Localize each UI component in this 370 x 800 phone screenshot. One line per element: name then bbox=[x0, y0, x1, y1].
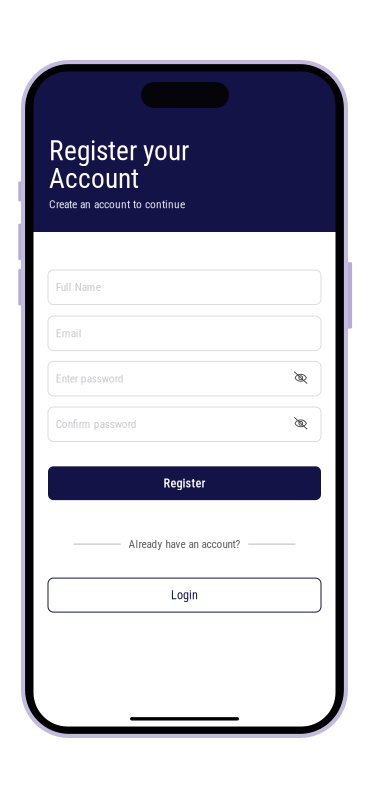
button[interactable]: Confirm password bbox=[48, 407, 321, 442]
staticText: Create an account to continue bbox=[49, 198, 185, 211]
button[interactable]: Register bbox=[48, 466, 321, 500]
staticText: Email bbox=[56, 327, 82, 340]
button[interactable]: Email bbox=[48, 316, 321, 351]
staticText: Register bbox=[164, 476, 206, 490]
staticText: Already have an account? bbox=[128, 538, 240, 551]
staticText: Confirm password bbox=[56, 418, 137, 431]
button[interactable]: Enter password bbox=[48, 361, 321, 396]
staticText: Enter password bbox=[56, 372, 124, 385]
button[interactable]: Login bbox=[48, 578, 321, 612]
staticText: Account bbox=[49, 163, 139, 195]
staticText: Full Name bbox=[56, 281, 101, 294]
staticText: Register your bbox=[49, 135, 189, 167]
button[interactable]: Full Name bbox=[48, 270, 321, 304]
staticText: Login bbox=[171, 588, 198, 602]
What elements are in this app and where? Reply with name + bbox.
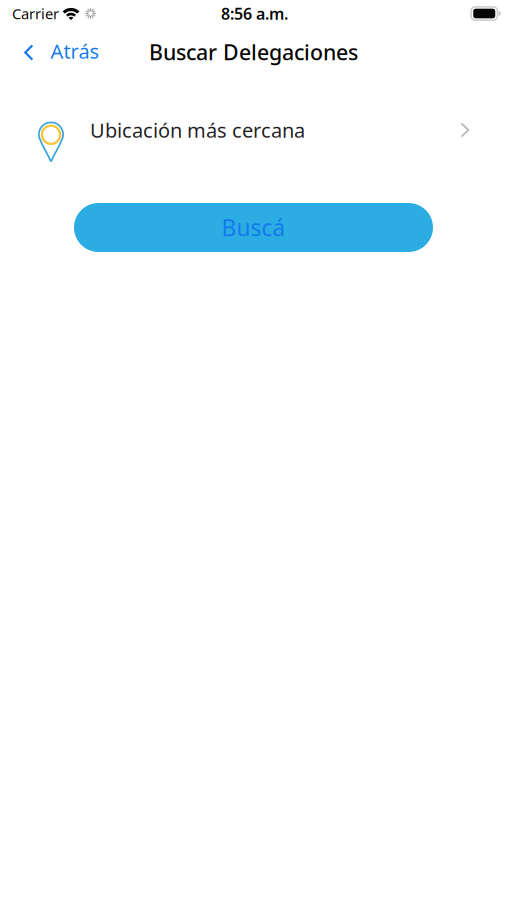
staticText: Buscá [222, 212, 286, 242]
button[interactable]: Ubicación más cercana [0, 100, 507, 160]
staticText: Buscar Delegaciones [149, 38, 358, 66]
staticText: Ubicación más cercana [90, 117, 305, 143]
button[interactable]: Buscá [74, 203, 433, 252]
staticText: Atrás [51, 38, 100, 64]
staticText: 8:56 a.m. [221, 3, 288, 24]
button[interactable]: Atrás [0, 28, 114, 72]
staticText: Carrier [12, 4, 59, 23]
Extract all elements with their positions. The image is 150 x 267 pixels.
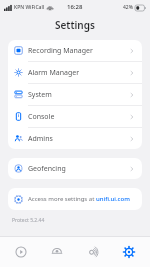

· · · ·

How to complete this task:
Reproduce the lines of the listing exactly, starting at the one that contains "What elements are" and continuing through the final line, but leave out the pictures.

Your response:
What elements are in this app and where? Reply with name + bbox.
staticText: Buscá [222, 212, 286, 242]
button[interactable]: Ubicación más cercana [0, 100, 507, 160]
staticText: Buscar Delegaciones [149, 38, 358, 66]
staticText: Ubicación más cercana [90, 117, 305, 143]
button[interactable]: Buscá [74, 203, 433, 252]
staticText: Atrás [51, 38, 100, 64]
staticText: 8:56 a.m. [221, 3, 288, 24]
button[interactable]: Atrás [0, 28, 114, 72]
staticText: Carrier [12, 4, 59, 23]
Extract all elements with their positions. The image is 150 x 267 pixels.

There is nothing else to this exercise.